#### HOW TO COMPLETE THIS TASK
Scan the records below for the line containing "בגרמניה - (אבל שימו לב שיש ביטוחים שונים" and the line containing "בגרמניה מסודרות מהמחיר". Copy both, plus every line between, exactly.

#### SUPPLIED MATERIAL
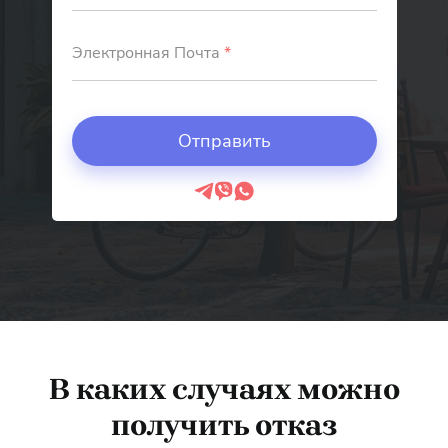
Электронная Почта
*
В каких случаях можно
получить отказ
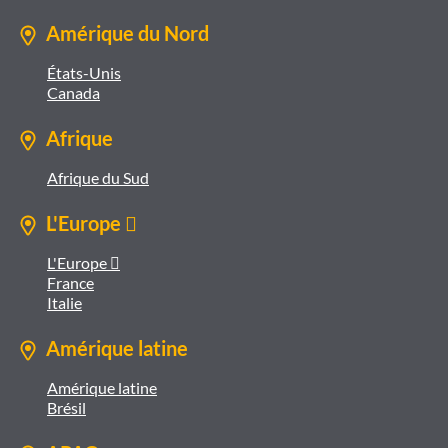
Amérique du Nord
États-Unis
Canada
Afrique
Afrique du Sud
L'Europe 
L'Europe 
France
Italie
Amérique latine
Amérique latine
Brésil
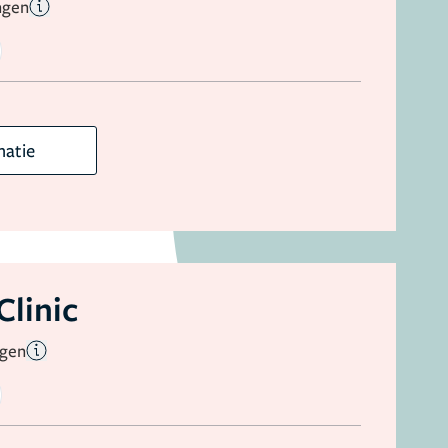
ngen
matie
Clinic
ngen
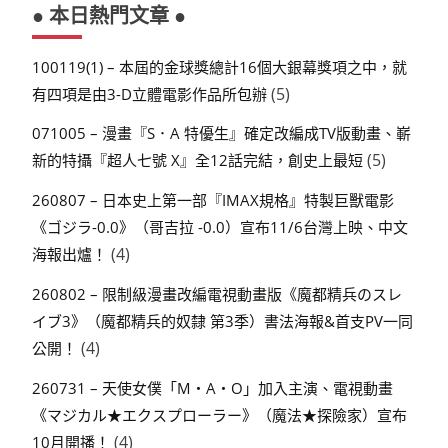
● 本日熱門文章 ●
100119(1) – 本屆的金球獎總計16個大銀幕獎項之中，就
(5)
有四項是由3-D立體電影作品所包辦
071005 – 漫畫『S．A 特優生』確定改編成TV版動畫、嶄
(5)
新的特攝『超人七號 X』全12話完結，創史上最短
260807 – 日本史上第一部『IMAX規格』特製巨獸電影
《ゴジラ-0.0》（哥吉拉 -0.0）宣布11/6台灣上映、中文
(4)
海報出爐！
260802 – 限制級漫畫改編電視動畫版《魔都精兵のスレ
イブ3》（魔都精兵的奴隸 第3季）書法海報&首支PV一同
(4)
公開！
260731 – 天使女僕「M・A・O」加入主演、電視動畫
《マジカル★エクスプローラー》（魔法★探險家）宣布
(4)
10月開播！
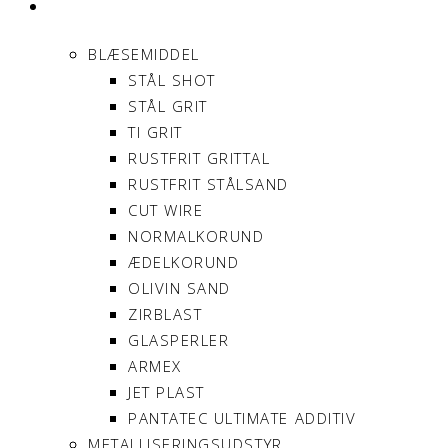
PRODUKTER
BLÆSEMIDDEL
STÅL SHOT
STÅL GRIT
TI GRIT
RUSTFRIT GRITTAL
RUSTFRIT STÅLSAND
CUT WIRE
NORMALKORUND
ÆDELKORUND
OLIVIN SAND
ZIRBLAST
GLASPERLER
ARMEX
JET PLAST
PANTATEC ULTIMATE ADDITIV
METALLISERINGSUDSTYR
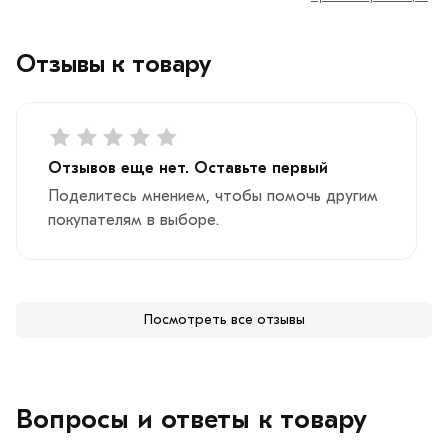
Отзывы к товару
Отзывов еще нет. Оставьте первый
Поделитесь мнением, чтобы помочь другим
покупателям в выборе.
Посмотреть все отзывы
Вопросы и ответы к товару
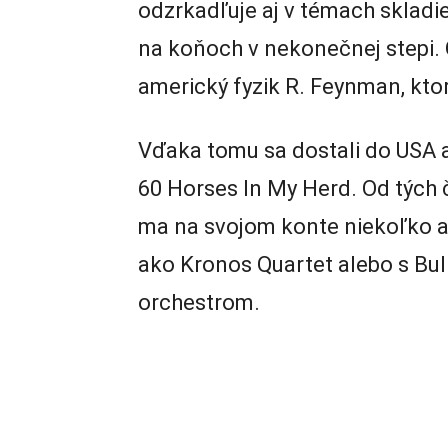
odzrkadľuje aj v témach skladi
na koňoch v nekonečnej stepi. 
americký fyzik R. Feynman, ktor
Vďaka tomu sa dostali do USA a
60 Horses In My Herd. Od tých č
ma na svojom konte niekoľko 
ako Kronos Quartet alebo s B
orchestrom.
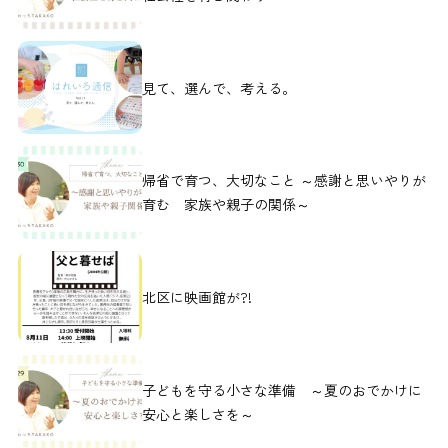
見て、選んで、考える。
帰省で育つ、大切なこと ～感謝と思いやりが
育む 家族や親子の関係～
北区に映画館が?!
子どもを守る小さな準備 ～夏のおでかけに
安心と楽しさを～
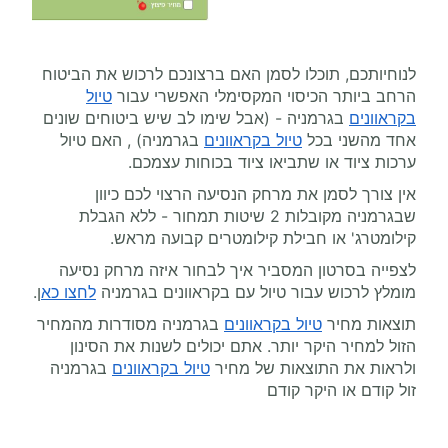
לנוחיותכם, תוכלו לסמן האם ברצונכם לרכוש את הביטוח
הרחב ביותר הכיסוי המקסימלי האפשרי עבור
טיול
בקראוונים
בגרמניה - (אבל שימו לב שיש ביטוחים שונים
אחד מהשני בכל
טיול בקראוונים
בגרמניה) , האם טיול
ערכות ציוד או שתביאו ציוד בכוחות עצמכם.
אין צורך לסמן את מרחק הנסיעה הרצוי לכם כיוון
שבגרמניה מקובלות 2 שיטות תמחור - ללא הגבלת
קילומטרג' או חבילת קילומטרים קבועה מראש.
לצפייה בסרטון המסביר איך לבחור איזה מרחק נסיעה
מומלץ לרכוש עבור טיול עם בקראוונים בגרמניה
לחצו כא
ן.
תוצאות מחיר
טיול בקראוונים
בגרמניה מסודרות מהמחיר
הזול למחיר היקר יותר. אתם יכולים לשנות את הסינון
ולראות את התוצאות של מחיר
טיול בקראוונים
בגרמניה
זול קודם או היקר קודם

#### RESPONSE
בגרמניה - (אבל שימו לב שיש ביטוחים שונים
אחד מהשני בכל
טיול בקראוונים
בגרמניה) , האם טיול
ערכות ציוד או שתביאו ציוד בכוחות עצמכם.
אין צורך לסמן את מרחק הנסיעה הרצוי לכם כיוון
שבגרמניה מקובלות 2 שיטות תמחור - ללא הגבלת
קילומטרג' או חבילת קילומטרים קבועה מראש.
לצפייה בסרטון המסביר איך לבחור איזה מרחק נסיעה
מומלץ לרכוש עבור טיול עם בקראוונים בגרמניה
לחצו כא
ן.
תוצאות מחיר
טיול בקראוונים
בגרמניה מסודרות מהמחיר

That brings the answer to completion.